Today, the tumultuous advance of new approaches, materials and devices, not to mention the proliferation of advice, suggestions and guidelines, can create great confusion and thus uncertainty in the young surgeon. And if we also consider that, with the end of the pandemic, congresses (more or less prestigious) are back on the agenda, it is easy to see why less experienced surgeons wanting to perfect their technical skills, or trainee surgeons just embarking on their professional lives, feel somewhat overwhelmed by the huge array of often conflicting information available. Paradoxically, this information overload can, as mentioned, actually generate uncertainty and hamper professional progress.

Furthermore, social media resources, albeit constituting a valuable educational support when they are well organised and implemented by serious and recognised entities, can also add to the burden borne by those needing to learn.

First and foremost, it has to be understood that it is useless to start from the very latest advances: it is absurd to think of using the e-TEP procedure or performing a robotic TAPP to repair a primary epigastric or inguinal hernia without having first gained experience with simpler, more traditional techniques. It is sometimes rather painful to witness the complete technical ignorance of some surgeons who struggle to perform an autologous Bassini or Shouldice repair, a correct Lichtenstein procedure, or a simple open retromuscular-preperitoneal repair of an innocent epigastric hernia with diastasis recti.

The idea that less experienced surgeons, fascinated by the latest techniques, should use them from the outset is, in fact, both unthinkable and dangerous.
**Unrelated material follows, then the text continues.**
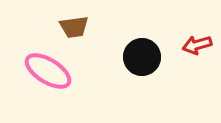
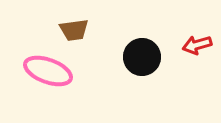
brown trapezoid: moved 3 px down
pink ellipse: rotated 12 degrees counterclockwise
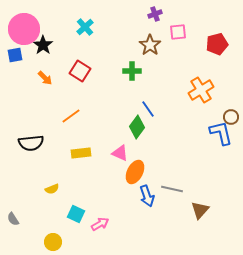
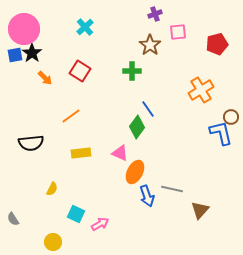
black star: moved 11 px left, 8 px down
yellow semicircle: rotated 40 degrees counterclockwise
Today’s wonderful achievements, such as the perfection of anatomical parts “prepared” and reconstructed with the help of robotics, are most certainly the result of a process that began with our masters and with the various techniques that have gradually been perfected and refined over the past fifty years. And to fail to acknowledge this is plain ridiculous, pathetic even.

The same applies to scientific and research activity and the prominence of the leading scientific societies. In other words, everything we have today is the more-than-legitimate offspring of that which was built before.

It is typical of mediocrity not to accept the truth of what has been said here, arrogantly assuming that today's successes are independent of those who generated them, depending only on those who are around today.

Progression, learning, teaching, and success are linked by a common thread that leads to the future, and is rooted in the past. And that is always the case.